Wild
Really disliked this one. I cringed the whole way through it. It’s a sappy romance that attempts to bring weight to the story by the inclusion of a storyline that includes a traumatized child.
Julia could hear the racket going on in the police station. Dozens of reporters and photographers and videographers were out there, setting up their equipment, running sound and picture checks. She and Ellie and Cal and Peanut were crammed into the employee lunchroom like hot dogs in a plastic pack.
This is the type of low quality writing that makes a quick-reading beach book. The obvious storylines, the sensationalized characterizations, the Hallmark-like attempts to overtly pull on the heart-strings, the way each subplot is perfectly sewn up - the author even pulled a u-turn late in the story to make the ending conclude in the way the reader would prefer!

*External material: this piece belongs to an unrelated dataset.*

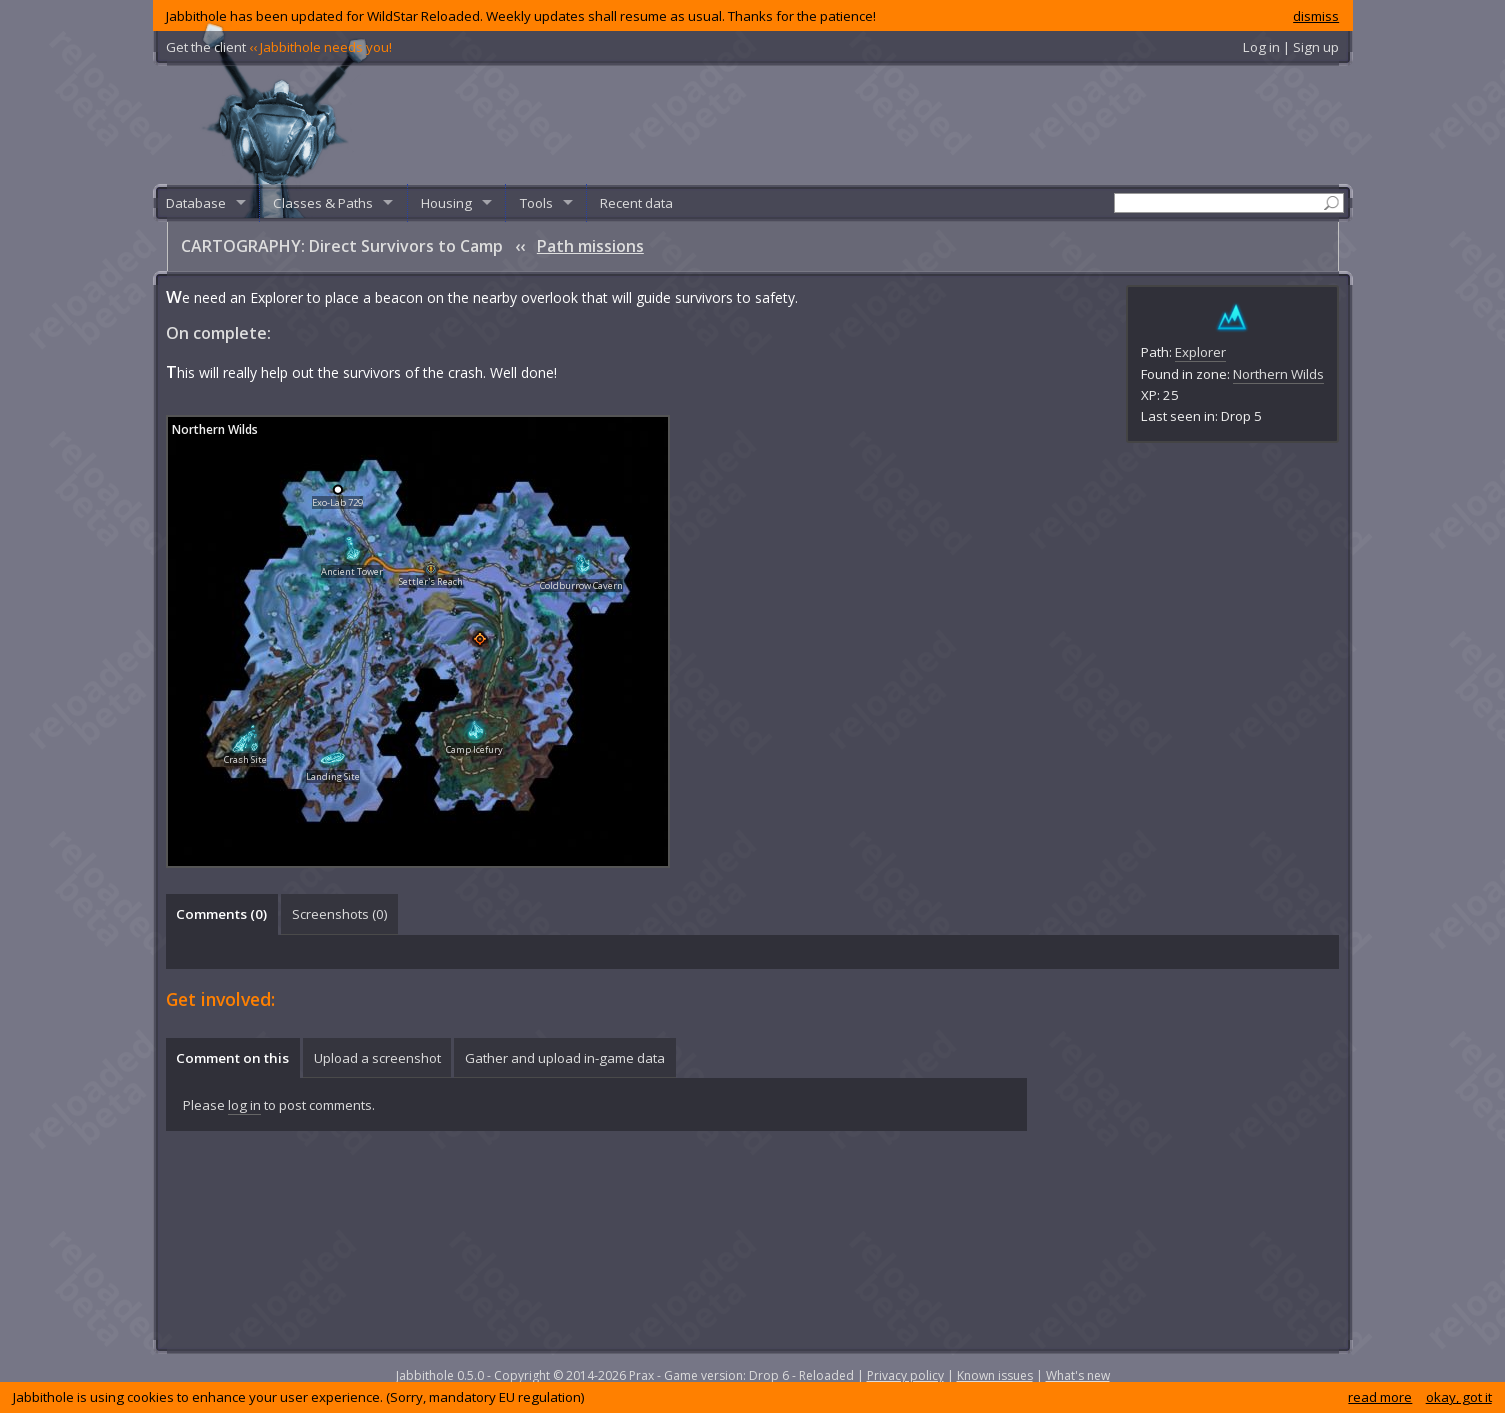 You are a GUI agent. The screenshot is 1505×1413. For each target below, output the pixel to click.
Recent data (636, 203)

By the end of it, my eyes hurt because I’d been rolling them so much.
Julia’s gaze met his. She slid off the hearth and knelt in front of him. “I want to wake up and find that this was all a bad dream.”

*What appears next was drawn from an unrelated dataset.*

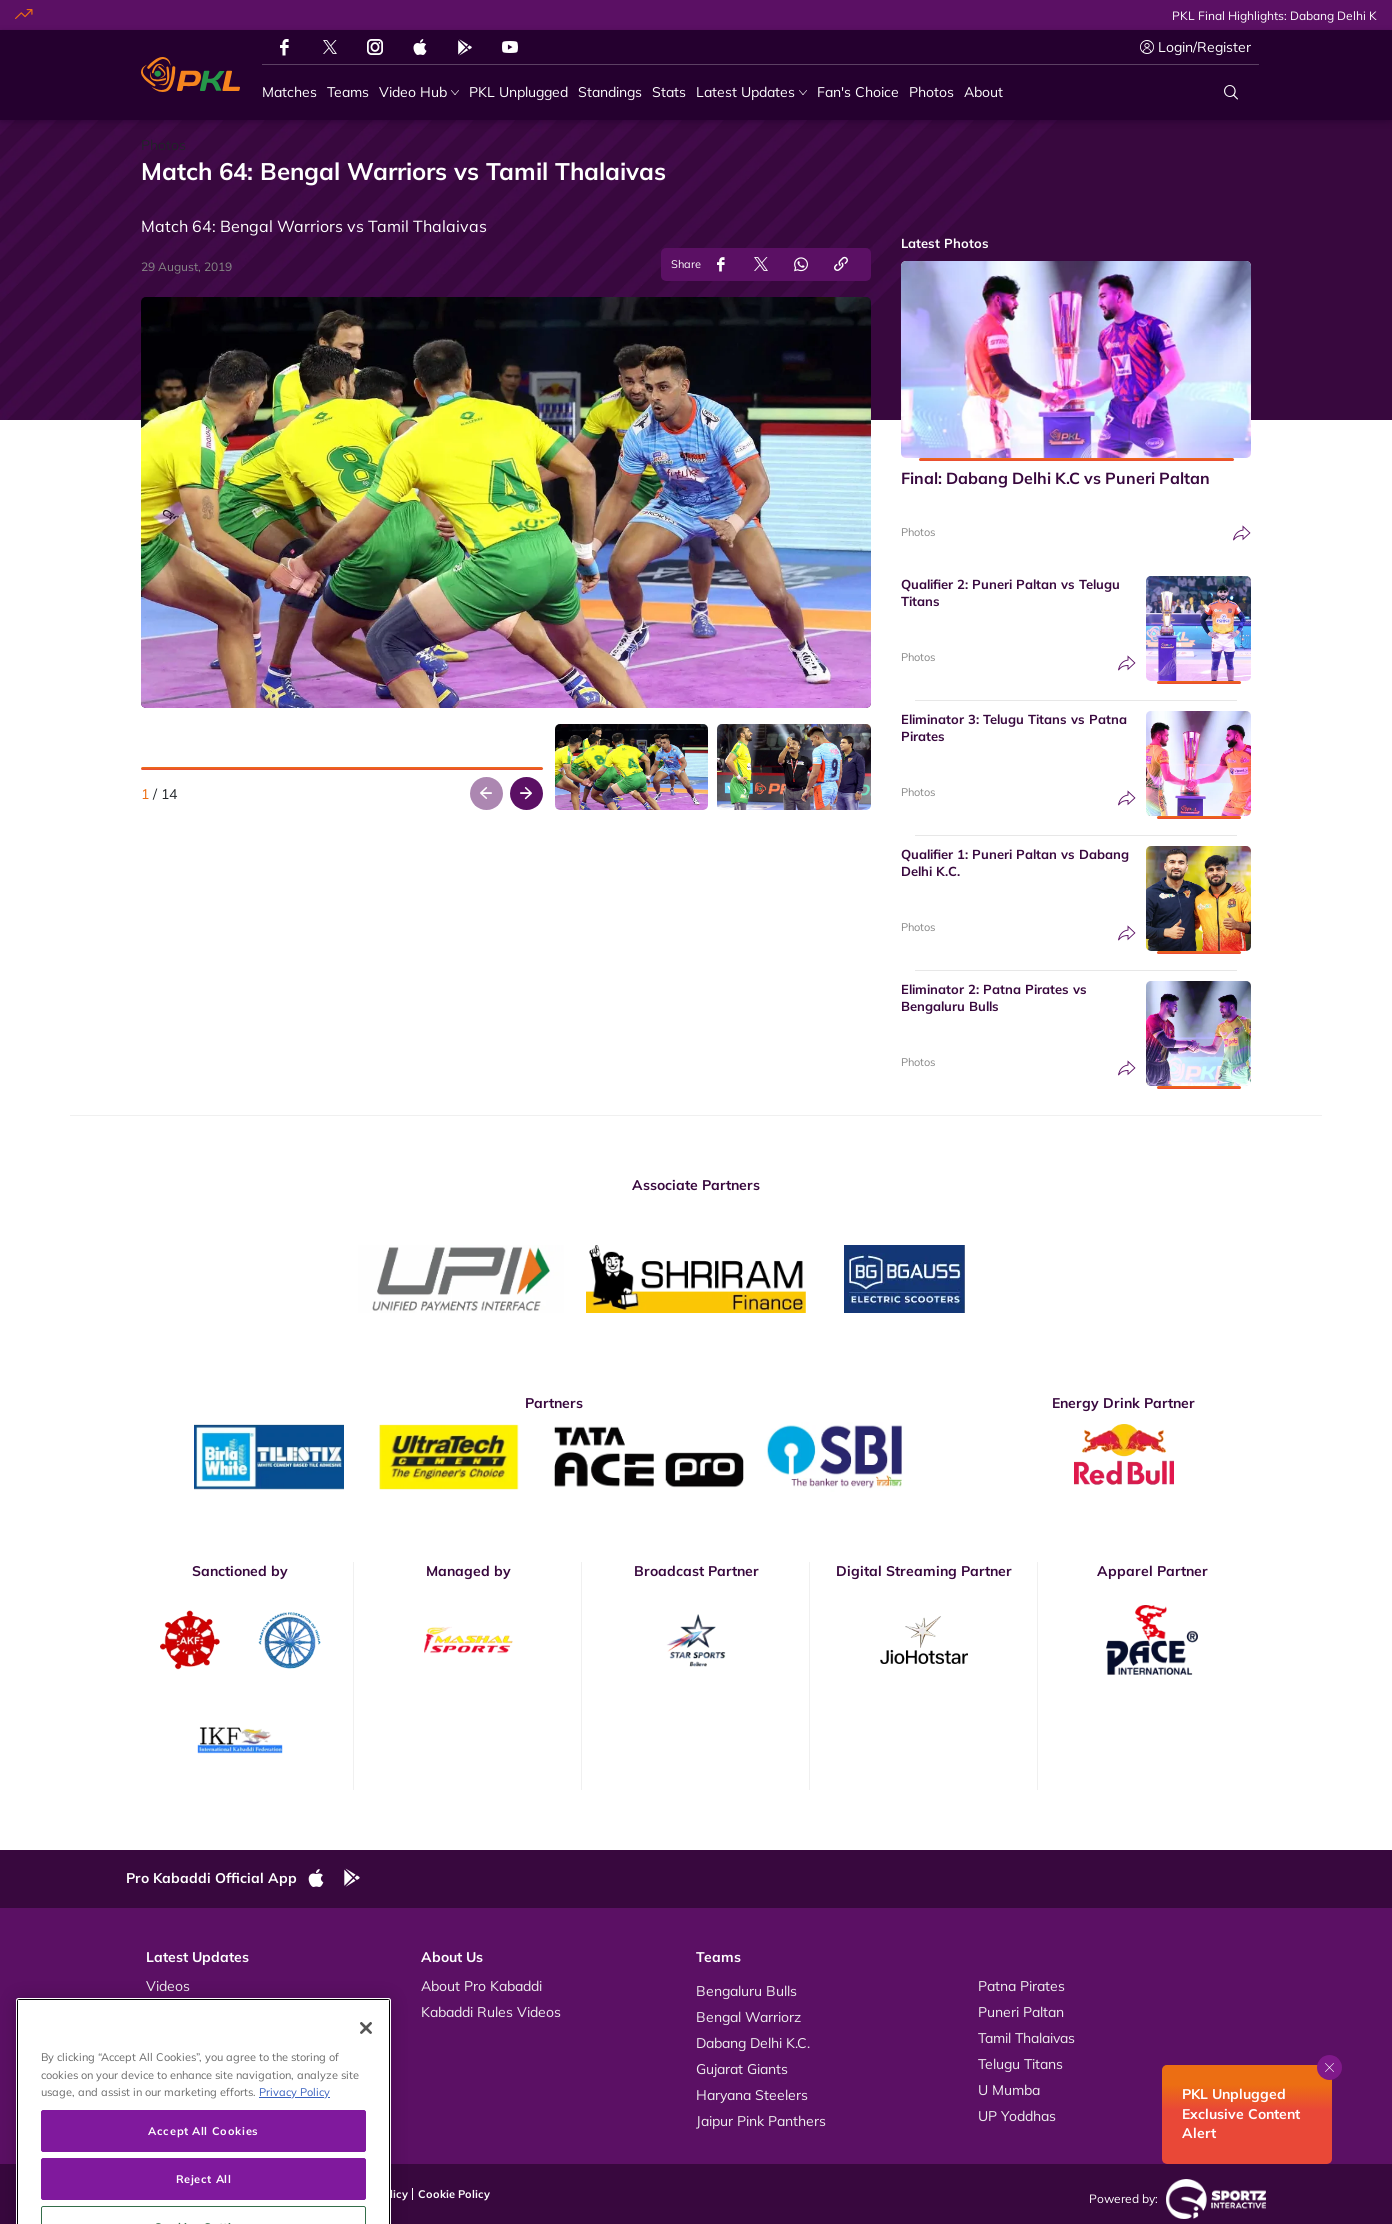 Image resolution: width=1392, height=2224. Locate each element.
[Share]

“I know.” She leaned forward and kissed him. He felt turned inside out by that kiss, broken. Now that he’d started feeling again, he couldn’t stop. Didn’t want to.
He drew back just enough to look at her, and whispered, “You told me once I could have all or nothing from you. I choose all.”
She tried to smile. “It took you long enough.
Uugh. Although this book is classified as being for adults, I’d say it’s better shelved in the Teen Reading section.
Corny and inauthentic. Not recommended.